Landmark decision means Alzheimer’s research is moving past a bottleneck, with first new drug in 18 years.
After two years of back-and-forth, the FDA has approved the Biogen drug aducanumab for Alzheimer’s disease, a game-changing decision could see Biogen raking in more than $10 billion per year.
Longevity.Technology: Aducanumab is now the first drug specifically approved to slow the progression of the debilitating neurological disease that over 50 million people currently suffer from. Both neurologists and patient advocacy organisations have been pressing for FDA approval in previous months and now the first new treatment for Alzheimer’s since 2003 has been approved – the first therapy that targets the fundamental pathophysiology of the disease.
The FDA announced that: “Aduhelm (aducanumab) was approved using the accelerated approval pathway, which can be used for a drug for a serious or life-threatening illness that provides a meaningful therapeutic advantage over existing treatments. Accelerated approval can be based on the drug’s effect on a surrogate endpoint that is reasonably likely to predict a clinical benefit to patients, with a required post-approval trial to verify that the drug provides the expected clinical benefit [1].”
Aducanumab consists of lab-engineered cloned immune cells called monoclonal antibodies; by targeting the protein amyloid beta, the monoclonal antibodies can attach to the sticky amyloid molecules that clump together and form plaques in the brains of people with Alzheimer’s. Current research hypothesises that that these sticky plaques damage the brain cells and eventually kill them; studies have suggested that aducanumab is able to bind to amyloid beta tangles and reduce them, thus slowing the advance of the disease.
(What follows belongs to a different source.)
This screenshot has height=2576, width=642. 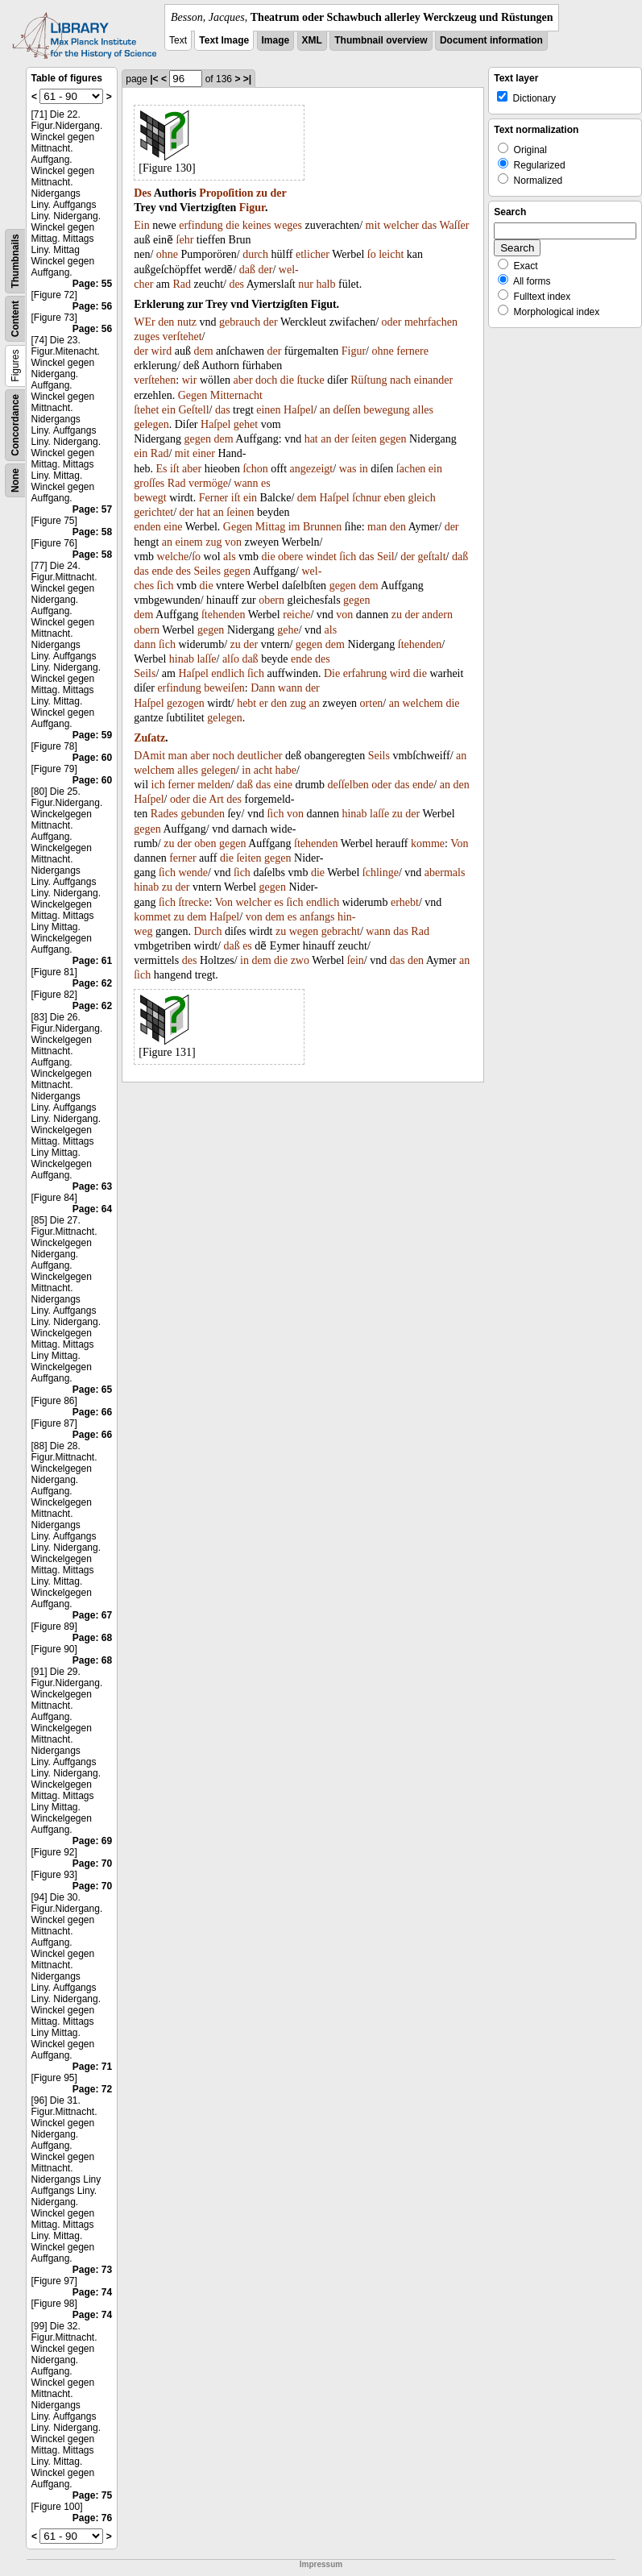 What do you see at coordinates (437, 615) in the screenshot?
I see `andern` at bounding box center [437, 615].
Researchers evaluated Aduhelm’s efficacy in three separate studies representing a total of 3,482 patients. The studies consisted of double-blind, randomized, placebo-controlled dose-ranging studies in patients with Alzheimer’s disease. Patients receiving the treatment had significant dose-and time-dependent reduction of amyloid beta plaque, while patients in the control arm of the studies had no reduction of amyloid beta plaque.
Under the accelerated approval provisions, which provide patients suffering from the disease earlier access to the treatment, the FDA is requiring the company, Biogen, to conduct a new randomized, controlled clinical trial to verify the drug’s clinical benefit. If the trial fails to verify clinical benefit, the FDA may initiate proceedings to withdraw approval of the drug.
“Alzheimer’s disease is a devastating illness that can have a profound impact on the lives of people diagnosed with the disease as well as their loved ones,” said Patrizia Cavazzoni, MD, director of the FDA’s Center for Drug Evaluation and Research. “Currently available therapies only treat symptoms of the disease; this treatment option is the first therapy to target and affect the underlying disease process of Alzheimer’s. As we have learned from the fight against cancer, the accelerated approval pathway can bring therapies to patients faster while spurring more research and innovation [1].”
Although aducanumab appears to have a modest effect in slowing the disease’s progression, it is still a stepping stone on a journey that until now, has been stuck in the shallows.